Figure 2. Pathological analyses of Dmd-mutated F0 rats.

(a) Body weight and weights of the (b) heart, (c) tibialis anterior (TA), and (d) soleus (SOL) muscles relative to body weight of Dmd-mutated F0 (n = 10) and age-matched wild type (WT) rats (n = 4). *P < 0.05. (e) Masson's trichrome staining of TA muscles in 13-week-old WT and Dmd-mutated F0 rats. Scale bar = 100 μm. (f) Hematoxylin & eosin (H&E) staining of TA muscles in 13-week-old WT and Dmd-mutated F0 rats. Scale bar = 50 μm. Myofibers with central nuclei were indicated with arrowheads and quantified in the right plots (WT; n = 4, Dmd-mutated F0; n = 10). Bars represent the mean value of each group. **P < 0.01. (g) Cross sections of TA muscles in 13-week-old WT and Dmd-mutated F0 rats stained with anti-laminin (green) and anti-embryonic myosin heavy chain (eMHC, red) antibody. Scale bar = 100 μm. (h) Immunoblotting for Perilipin and α-tubulin in TA muscles of WT and Dmd-mutated rats. Full-length blots are shown in Supplementary Figure 8e and f. (i) Cross sections of TA muscles in 13-week-old WT and Dmd-mutated F0 rats stained with anti-Perilipin antibody (green) and Oil Red O (red). Scale bar = 100 μm. Relative distributions (j) and cumulative plots (k) of myofiber size in TA muscles of 13-week-old WT and F0 rats (WT, 2448 fibers and F0, 6612 fibers). Arrowheads indicate median values. **P < 0.01. (l) Results of wire-hang test in WT (n = 4) and Dmd-mutated F0 (n = 10) rats. Bars represent the mean value of each group. **P < 0.01. Masson's trichrome stainings of (m) hearts and (n) diaphragms of 13-week-old WT and Dmd-mutated F0 rats. Scale bar = 100 μm. Black and white arrowheads indicate right and left ventricles, respectively. Scale bar = 100 μm.

Figure 3. Inheritance of mutations in the rat Dmd gene generated by CRISPR/Cas9.

Comparison of body weight (a), weights of the heart (b), tibialis anterior (TA) muscle (c), and solaris (SOL) muscle (d) relative to body weight of 4-week-old wild type (WT) and F1 male rats. *P < 0.05, **P < 0.01. (e) Cross sections of TA muscles in 4-week-old WT and F1 male rats stained with anti-Dystrophin (red) antibody.
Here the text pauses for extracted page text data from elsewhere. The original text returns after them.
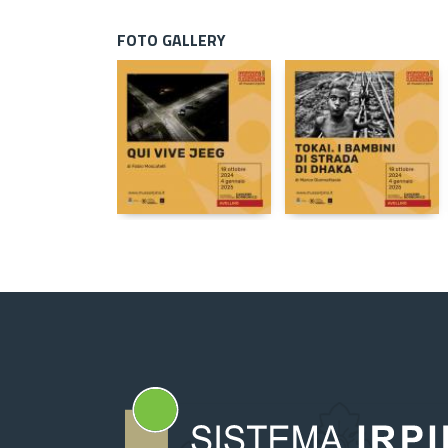
FOTO GALLERY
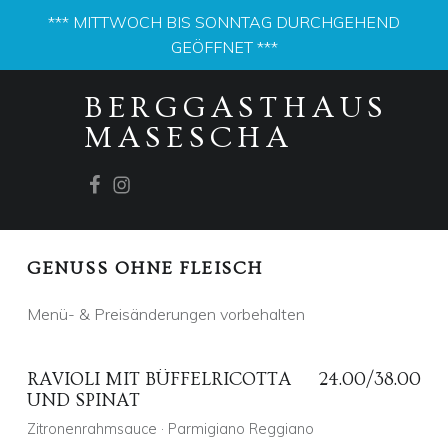
*** MITTWOCH BIS SONNTAG DURCHGEHEND
GEÖFFNET ***
PRIMARY MENU
S
BERGGASTHAUS
P
MASESCHA
E
I
Facebook
Instagram
S
E
K
GENUSS OHNE FLEISCH
A
R
Menü- & Preisänderungen vorbehalten
T
E
RAVIOLI MIT BÜFFELRICOTTA
24.00/38.00
N
UND SPINAT
-
Zitronenrahmsauce · Parmigiano Reggiano
A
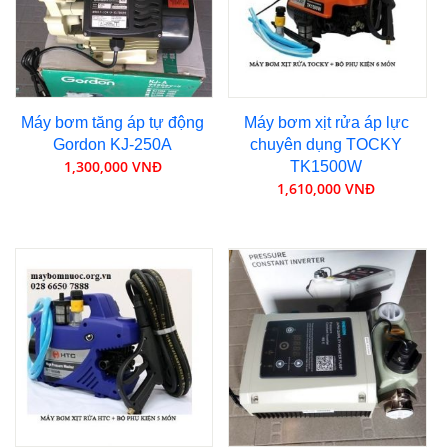
Máy bơm tăng áp tự động
Máy bơm xịt rửa áp lực
Gordon KJ-250A
chuyên dụng TOCKY
1,300,000 VNĐ
TK1500W
1,610,000 VNĐ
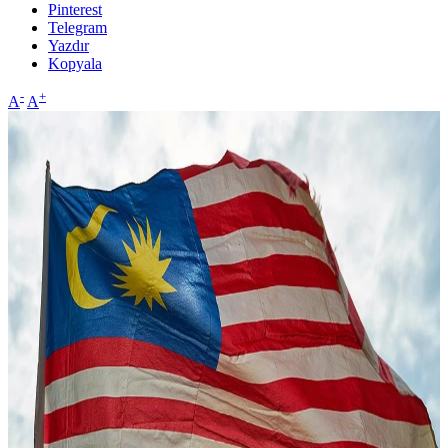
Pinterest
Telegram
Yazdır
Kopyala
-
+
A
A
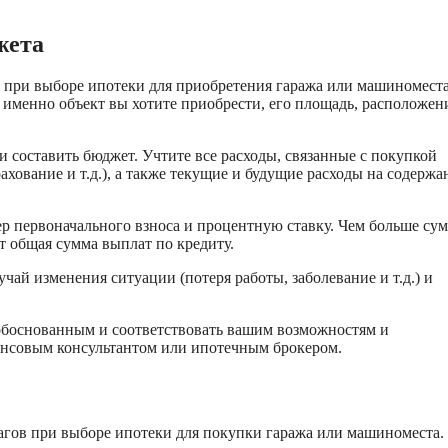
жета
при выборе ипотеки для приобретения гаража или машиноместа
 именно объект вы хотите приобрести, его площадь, расположен
 составить бюджет. Учтите все расходы, связанные с покупкой
хование и т.д.), а также текущие и будущие расходы на содержа
ер первоначального взноса и процентную ставку. Чем больше су
т общая сумма выплат по кредиту.
чай изменения ситуации (потеря работы, заболевание и т.д.) и
обоснованным и соответствовать вашим возможностям и
ансовым консультантом или ипотечным брокером.
гов при выборе ипотеки для покупки гаража или машиноместа.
Scale bar = 100 μm. (f) Hematoxylin and eosin (H&E) staining of TA muscles in 4-week-old WT and F1 male rats. Scale bar = 100 μm. (g) Cross sections of TA muscles in 4-week-old WT and F1 male rats stained with anti-laminin (green) and anti-embryonic myosin heavy chain (eMHC, red) antibody. Scale bar = 100 μm. (h) Creatine kinase (CK) activity of Dmd-mutated F1 (n = 5) and age-matched WT (n = 3) rats. **P < 0.01.